Havayı doyuran su buharının ağırlığı, g/m

Aspirasyon psikrometresi (Assman) (Şekil 4) ayrıca, her iki termometrenin rezervuarları etrafında düzgün hava hareketi sağlayan bir fanlı sarma mekanizmasına sahip özel bir çerçeveye sabitlenmiş iki ancak cıva termometresinden oluşur. Cıva tankları, termometreleri radyan ısıdan ve dış havanın hareketinden koruyan çift metal manşonlarla çevrilidir. Bu koşullar havanın nemini daha doğru bir şekilde belirlemeyi mümkün kılar ve bu nedenle formüldeki "a" değeri sabittir.

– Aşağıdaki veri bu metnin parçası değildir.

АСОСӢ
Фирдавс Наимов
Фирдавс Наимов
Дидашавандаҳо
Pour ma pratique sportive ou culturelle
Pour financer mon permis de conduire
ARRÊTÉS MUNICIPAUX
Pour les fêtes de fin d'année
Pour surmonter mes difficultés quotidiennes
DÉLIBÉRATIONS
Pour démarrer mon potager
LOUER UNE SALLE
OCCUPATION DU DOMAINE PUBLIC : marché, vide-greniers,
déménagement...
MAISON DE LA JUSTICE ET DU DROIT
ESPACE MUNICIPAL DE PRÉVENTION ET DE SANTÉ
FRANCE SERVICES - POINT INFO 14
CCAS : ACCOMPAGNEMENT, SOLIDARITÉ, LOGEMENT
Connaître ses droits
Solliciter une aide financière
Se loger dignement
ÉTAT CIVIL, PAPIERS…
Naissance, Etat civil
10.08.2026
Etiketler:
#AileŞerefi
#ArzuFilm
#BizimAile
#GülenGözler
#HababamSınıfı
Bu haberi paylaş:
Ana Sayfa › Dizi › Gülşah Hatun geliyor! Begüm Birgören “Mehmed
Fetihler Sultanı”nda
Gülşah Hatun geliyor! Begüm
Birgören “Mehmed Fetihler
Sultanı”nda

Gözlemden önce, termometre haznelerinden birindeki doku bir pipetten su ile ıslatılır. Ardından, fan yayını bir anahtarla çalıştırmanız, cihazı 3-4 dakika sonra gözlem yerine (bir tripod veya kancaya) kurmanız gerekir. her iki termometrenin sıcaklığı ayarlanır ve fan çalışırken okumalar alınabilir.

Pirinç. 4. Assmann psikrometre (aspirasyon)

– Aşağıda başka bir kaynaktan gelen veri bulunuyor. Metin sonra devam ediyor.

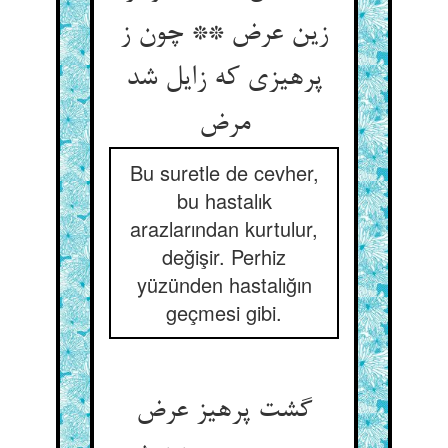
زین عرض ** چون ز
پرهیزی که زایل شد
مرض‏
Bu suretle de cevher,
bu hastalık
arazlarından kurtulur,
değişir. Perhiz
yüzünden hastalığın
geçmesi gibi.
گشت پرهیز عرض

Mutlak nem aşağıdaki formül kullanılarak hesaplanır:

, mm Hg Sanat. (3)

K istenen mutlak nemdir,

f, yaş termometre sıcaklığındaki maksimum nemdir (göre

Tablo 3).

0,5 - psikrometrik katsayı,

t 1 - kuru termometre sıcaklığı,

t 2 - yaş termometre sıcaklığı,

B - gözlem sırasındaki barometrik basınç (mm Hg cinsinden),

755 - ortalama barometrik basınç

Bağıl nem, formül (2)'ye göre yeniden hesaplama ile belirlenir veya bir aspirasyon psikrometresi için tabloya göre belirlenir (Tablo 5)

Bağıl nemi ölçmek için higrometre adı verilen bir cihaz vardır (Şekil 5). Bir ucu çerçevenin üst kısmına sabitlenmiş, diğeri (alt) bloğun üzerine atılmış ve oka tutturulmuş yağsız saç olan bir algılama elemanından oluşur. Bu cihaz, neme bağlı olarak uzunluğunu değiştirmek için saçın özelliğini kullanır. Havadaki nemin artmasıyla saç uzar, azalır, tam tersine kısalır, yüzde olarak bağıl nemi gösteren bir skala boyunca hareket eden bir oku harekete geçirir.

Pirinç. 5. Higrometre

Belirli bir süre boyunca (gün, hafta) hava nemindeki dalgalanmaların sürekli ve sistematik olarak kaydedilmesi için, kendi kendine kayıt cihazları kullanılır - aşağıdakilerden oluşan higrograflar (Şekil 6):

a) nem sensörü - bir demet yağsız insan saçı;

b) iletim mekanizması;

c) kayıt kısmı - kalemli bir ok ve saat mekanizmalı bir davul. Grafik kağıdı şeridi, yatay paralel zaman çizgileriyle bölünür.

Pirinç. 6. Higrograf

PROTOKOL

bağıl hava neminin araştırılması ve değerlendirilmesi

içinde ___________________________________________________________________

(Obje adı)

1. Çalışma tarihi zaman saat

2. Çalışma bir psikrometre ile yürütülmüştür ________________

3. Kuru ampul okumaları _________ 0 C

4. Yaş ampul okuması ________ 0 C

5. Formüle göre nem hesaplanması:

6. Tabloya göre nem hesabı:

İncelenen odadaki nem rejimi hakkında sonuç:

____________________________________________________________________________________________________________________________________________________________________________________________________________________________________________________________________________

Yapılan araştırma (imza)



Bir hata bulursanız, lütfen bir metin parçası seçin ve Ctrl+Enter tuşlarına basın.